I think the book is in the direct tradition of American communitarianism, a series of [failed] utopian movements that go back to the first half of the 19th century (predating Marx). While this movement has a long literary history (Hawthorne’s The Blithedale Romance was based directly on the Brook Farm commune), you don’t have to know about the transcendentalists or the other egalitarian societies that have popped up on the fringes of capitalist society to appreciate Le Guin’s novel. Still, it’s hard to imagine that anyone who’s studied any history at all could confuse this native (and heavily Christian) movement for Marxism.

I know you didn’t reply to my last question, but I’ll try again. The Gorean subculture is so obscure that it makes fuzzy fetishists positively tabloid fodder. Can you point to any evidence that mainstream culture is even aware of the existence of Gor, much less that its influence is equal to that of other major sf books?

Well… in terms of ranking a book by it’s real world impact vs it’s literary merits EC does have something of a point, in that there are relatively few SF books (or books period for that matter) that have inspired people to craft entire lifestyles around the philosophical principals woven into the fictional worlds they create.

Even if the Gorean "lifestyle" has only a few thousand adherents, that’s a few thousand more than almost any other SF novel.

I cannot believe that Olaf Stapledon doesn’t make an appearance here. “The Last and First Men” should be in the top 5. And the following books don’t belong there:

Cryptonomicon (not sci/fi, not pariticularly good, IMHO)

Jurassic Park

The Three Stigmata of Palmer Edritch (not one of PKD’s better books, and they put it higher than that masterpiece VALIS?)

And all the Orson Scott Card should probably be 90 places lower than they were.

Otherwise, a decent selection.

Gee, I hate to differ with you, but cite,
cite, and cite. I got those by googling “The Dispossessed” Marxism and LeGuin. I got over 16,000 hits. Apparently, a LOT of people have made the same mistake I have. Or it could be you who is mistaken. At the very least, you must admit that mistaking LeGuin’s novels for a work involving Communism and Marxism might be something that’s pretty darned easy to do, even for people who HAVE studied “any history at all.”

Another easy one. Here are some sources from outside the Gorean community writing about them: Cite,, cite and then there’s the Kaotians.

I get 213,000 hits for Gorean and 13,000 hits for Kaotians, but I make no claims for widespread knowledge of Goreans from that, as many of the hits are from Gorean websites and blogs. The Kaotian leader said there are 25,000 Goreans worldwide, but I wouldn’t blame anyone for not taking that figure at face value. I still think I’ve made the point that the mainstream is at some level “aware” of the Goreans. Thing is, that wasn’t my point. My point was that Goreans were taking the principles of Norman’s books and using them to guide them in their daily lives – mostly, their sex lives, but there’s also the honor code thing. I don’t see anyone runnign their lives along the lines suggested by John Crowley’s “Little, Big” or Ian Banks’ “Use of Weapons.”

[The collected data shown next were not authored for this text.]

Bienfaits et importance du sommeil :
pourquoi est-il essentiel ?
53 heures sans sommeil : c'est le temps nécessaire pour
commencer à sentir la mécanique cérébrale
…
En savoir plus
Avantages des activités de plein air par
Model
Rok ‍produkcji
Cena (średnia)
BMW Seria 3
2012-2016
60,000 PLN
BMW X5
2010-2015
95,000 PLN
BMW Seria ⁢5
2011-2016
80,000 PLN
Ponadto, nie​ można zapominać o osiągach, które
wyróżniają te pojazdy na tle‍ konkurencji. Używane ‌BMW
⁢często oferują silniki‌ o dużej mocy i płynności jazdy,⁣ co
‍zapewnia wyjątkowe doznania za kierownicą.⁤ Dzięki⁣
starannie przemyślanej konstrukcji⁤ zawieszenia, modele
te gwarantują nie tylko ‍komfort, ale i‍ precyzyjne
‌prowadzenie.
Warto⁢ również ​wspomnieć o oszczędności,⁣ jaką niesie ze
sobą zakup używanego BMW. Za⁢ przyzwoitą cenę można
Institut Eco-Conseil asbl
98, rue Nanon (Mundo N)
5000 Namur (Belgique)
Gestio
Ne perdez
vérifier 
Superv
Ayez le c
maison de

I would have called “The Hammer and Cross” Harrison’s best. Some really nice alternatie world speculation.

Betcha $1000 that you didn’t actually read any of those cites. (How do I know? If you had you wouldn’t have used them as proof of anything more than they used the word Marx and came up in a Google.)

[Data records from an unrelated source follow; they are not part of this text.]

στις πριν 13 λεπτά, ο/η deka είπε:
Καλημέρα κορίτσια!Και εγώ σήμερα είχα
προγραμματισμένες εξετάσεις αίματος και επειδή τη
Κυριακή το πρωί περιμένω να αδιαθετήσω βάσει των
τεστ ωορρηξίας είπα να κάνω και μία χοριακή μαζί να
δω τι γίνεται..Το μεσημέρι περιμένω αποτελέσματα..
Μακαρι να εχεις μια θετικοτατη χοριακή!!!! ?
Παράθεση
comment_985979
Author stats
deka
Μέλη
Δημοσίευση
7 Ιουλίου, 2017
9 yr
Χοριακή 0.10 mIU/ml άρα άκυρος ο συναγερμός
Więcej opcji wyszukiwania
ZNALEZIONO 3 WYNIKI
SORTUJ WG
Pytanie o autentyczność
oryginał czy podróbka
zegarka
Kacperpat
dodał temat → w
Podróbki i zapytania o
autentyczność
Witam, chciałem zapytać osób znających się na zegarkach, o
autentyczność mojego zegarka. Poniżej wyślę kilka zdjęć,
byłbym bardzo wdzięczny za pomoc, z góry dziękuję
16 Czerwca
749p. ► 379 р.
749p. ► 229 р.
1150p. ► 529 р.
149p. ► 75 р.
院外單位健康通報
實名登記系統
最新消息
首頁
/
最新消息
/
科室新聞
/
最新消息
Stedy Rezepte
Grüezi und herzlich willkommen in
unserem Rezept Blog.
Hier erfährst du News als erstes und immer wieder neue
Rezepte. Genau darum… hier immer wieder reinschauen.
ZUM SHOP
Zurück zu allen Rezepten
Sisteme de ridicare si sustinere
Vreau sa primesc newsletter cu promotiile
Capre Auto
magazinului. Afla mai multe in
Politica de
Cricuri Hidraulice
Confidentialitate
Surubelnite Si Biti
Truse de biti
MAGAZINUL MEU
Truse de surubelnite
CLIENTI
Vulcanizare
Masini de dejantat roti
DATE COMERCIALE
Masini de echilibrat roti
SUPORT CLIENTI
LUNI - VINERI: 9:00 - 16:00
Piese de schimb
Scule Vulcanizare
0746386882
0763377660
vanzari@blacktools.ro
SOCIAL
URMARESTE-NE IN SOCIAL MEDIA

You’d lose. I chose those three because they specifically referred to Marxist or Communist theory in “The Dispossessed” in a clear and unambiguous way at least once. Sometimes I had to read paragraph or page or two, but the references are there.

Yay, my favorite book, Earth Abides by George R. Stewart, made the list. Its such a classic but for some reason it never really hit the big “must read” lists, even after winning the first sci-fi award of some kind (can’t remember the name of it off hand, but it was a good enough book where they started the award because of it). They recently came out with a new printing of it after several years of it being tough to find.

Never read that one

It’s really good, and likely to be of GREAT interest to a person named “Asgardking.” It’s an alternate history in which the Vikings hold their own against the Christians during the 9th century AD.

For the last time, the main point isn’t whether it’s Marxism or Anarchism that Le Guin portrays in The Dispossessed (although it’s Anarchism), It’s that the book isn’t a pro-Anarchist/Marxist story as Evil Captor made out in his second mention - I believe “piece of Marxist crap” was the exact phrase. It’s in fact (amongst other explorations - of the Sappir-Whorff language theory amongst others) a study in how such revolutionary societies fail. That makes it very much a Science Fiction story, in the grand tradition of everyone from Wells to Huxley.

Argument from Popularity is a logical fallacy.